# What's my lighting level?



## pogobbler (Jan 4, 2013)

I've got a standard 10 gallon tank with a 16" Finnex FugeRay Planted +, sitting on the glass top on it's feet and was wondering what light level this would be considered.


----------



## Gizmo (Dec 6, 2010)

Finnex Ray II (Closest I could find to Planted +)
PAR Data(Source) PAR vs. Distance from source
16" fixture: 130 PAR @ 6", 49 PAR @ 12", 27 PAR @ 18"

Source: LED Lighting Compendium

High light - more than 50 micromols of PAR - pressurized CO2 is essential to avoid major algae problems.

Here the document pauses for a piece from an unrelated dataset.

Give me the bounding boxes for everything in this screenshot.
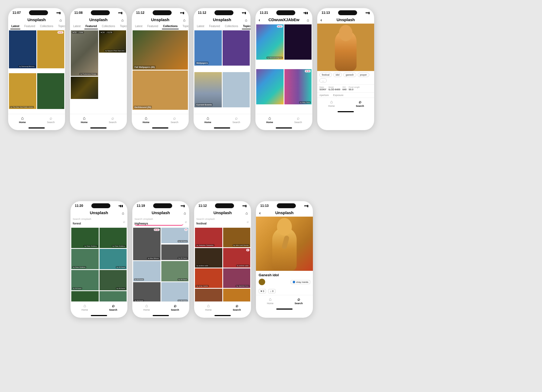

Source: Lighting an Aquarium with PAR instead of Watts


----------



## coralbandit (Jul 29, 2012)

here's some info on your light I dug up;
ULTIMATE PLANT LED: Finnex FugeRAY Planted+ LED ...coming soon


----------



## Raymond S. (Jan 11, 2013)

In one of these articles around here that someone has on PAR for various fixtures they have a message from Finnex saying
that the level of quality of their PAR meters is good for what they have been doing but since the red lights came out in
the Planted+, that this meter they have does not recognize the light from them. They therefor say they at the present time
are not able to give a PAR for the Planted+.
But since those red lights are in(supposedly)the perfect spectrum for the plants, they can't be ignored.
So I'd look at whatever the PAR is on the 16" RAY II as being right for your light.
The only reservation I might have/w that is that they removed so many bulbs to replace them/w the red ones so
it depends on how much the red balances the white because you did loose that same number of the white bulbs.
In any event, if you start seeing algae, you can always add a layer or two of screen wire between the bulbs and the water.
Each layer cuts the PAR by X amount.


----------



## jrman83 (Jul 9, 2010)

If you have algae problems I would elevate the light. This will reduce PAR and will actually even out the light more on the tank. I also would only run the light for 6hrs in the beginning and see how the tank does. If you don't go crazy with algae after 3wks or so, maybe go to 7hrs. I'm pretty sure you will be at your limit then...providing the data referenced is correct.


----------